That's amazing! See? My sandwich-making skills are clearly helping.
Sloane
You might be right about that.
I'm about to set my phone down when another message comes through.
Sloane
I'm going to celebrate by swimming in your tub. This thing is massive. Pretty sure I could fit a dolphin in here.
The image hits me like a punch to the gut. Sloane, in my tub. Naked. Water sliding over her skin, her curls piled on top of her head, her hand resting on her stomach where our babies are growing.
“Fucker? You good?"
I look up to find Alder watching me with amusement.
"Yeah. Fine."
Alder punches me in the arm. "Oh man. You've got it bad."
"Shut up."
“Talk to her. When you get back. Tell her you want more than roommates."
I stare at my phone, at Sloane's messages. At the proof that she's comfortable in my space, in my life.
I want her. God, I want her so badly it's hard to breathe.
But first, I have to get through this game. Have to survive three periods on the ice with Josh Grentley, who hates me.
I can do this. I can keep my head in the game, focus on hockey, not think about Sloane in my tub.
Except I'm absolutely going to be thinking about Sloane in my tub.
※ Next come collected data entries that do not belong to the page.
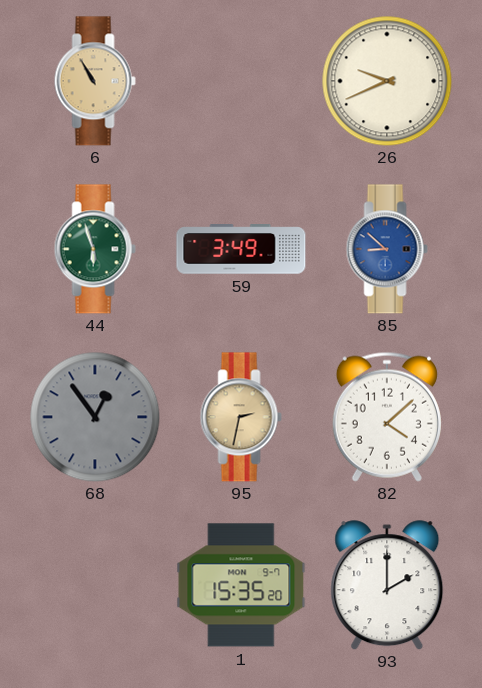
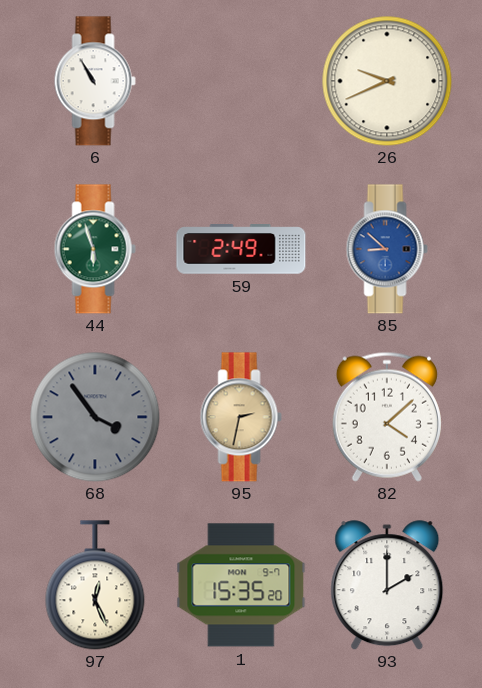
6 dial: champagne -> white
59: 3:49 -> 2:49
68: 12:54 -> 3:54
97: none -> 12:26
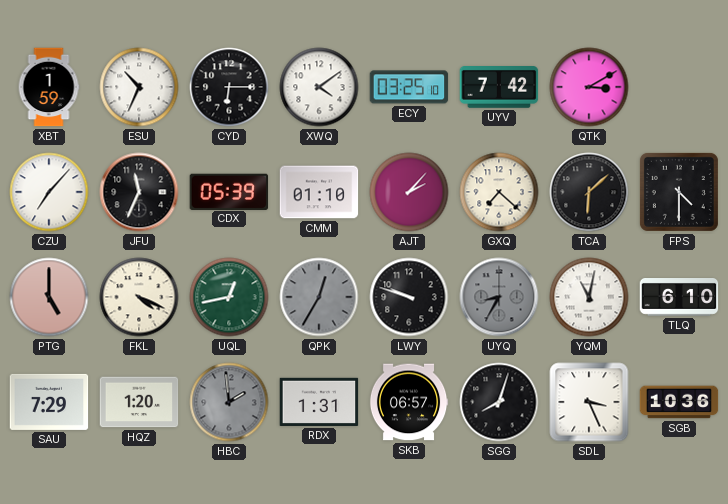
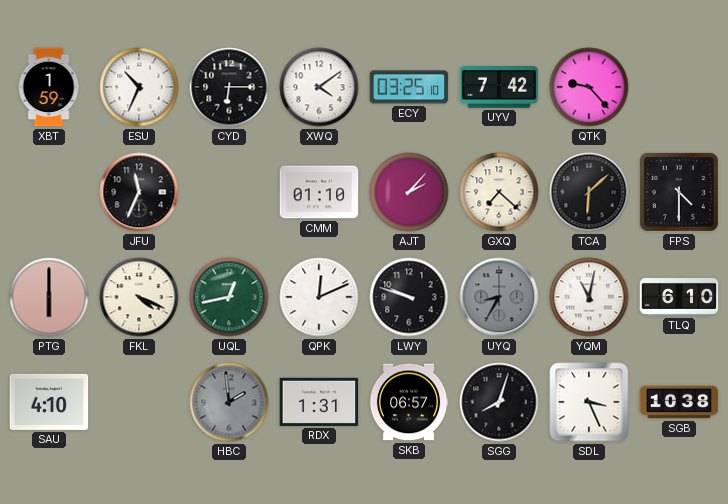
QTK: 3:10 -> 9:23
CZU: 7:07 -> none
CDX: 05:39 -> none
PTG: 5:00 -> 6:00
QPK: 12:35 -> 12:11
QPK dial: grey -> white
SAU: 7:29 -> 4:10
HQZ: 1:20 -> none
SGB: 10:36 -> 10:38
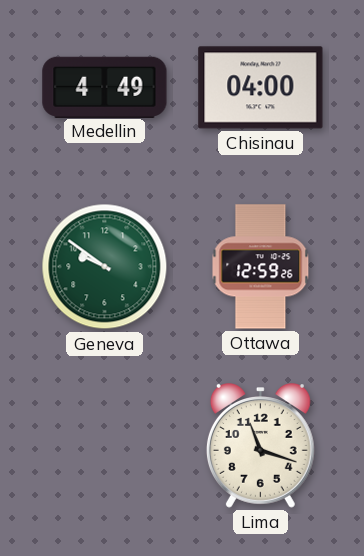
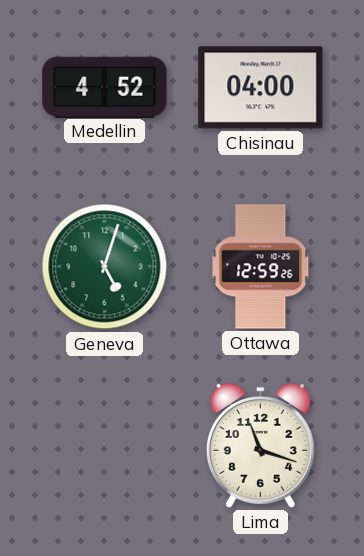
Medellin: 4:49 -> 4:52
Geneva: 9:51 -> 5:03
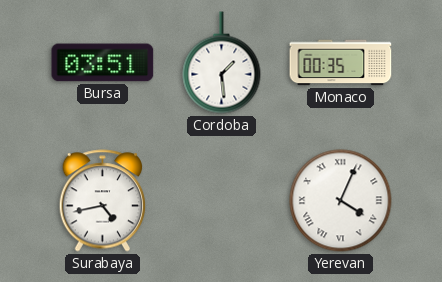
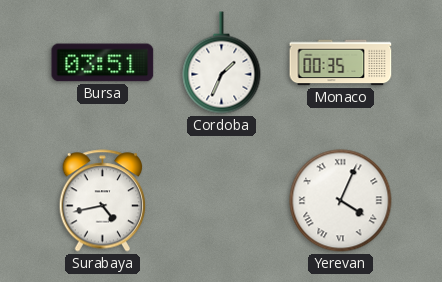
Cordoba: 1:29 -> 1:34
"T-Stag!" Coach Thompson's voice booms through the locker room. "You with us?"
"Yes, Coach."
"Good. Because I need you sharp tonight. Chicago's bringing heavy hitters, and Mayhem's already nursing a shoulder injury. You're my primary enforcer. Don't let me down."
"I won't."
I send one last text to Brian and Uncle Tim. I need an update on the parental leave policy, and the players’ union is dragging their ass.
Then I start suiting up, piece by piece. Shin guards. Pants. Shoulder pads. Each piece of equipment is familiar and comforting. This is what I know. This is what I'm good at.
Protecting people. Fighting when necessary. Being the guy who makes sure his teammates can play without fear.
But tonight, there's an extra layer of complication. Because Josh Grentley is one of those teammates. And I'm supposed to protect him, too.
Even though he hates me.
Even though the woman I love used to be his wife.
Love feels like the wrong word, but I can’t figure out another one. Not when I need to get my head in the game.
I lace up my skates and stand, testing my weight. Everything feels right. Solid. Ready.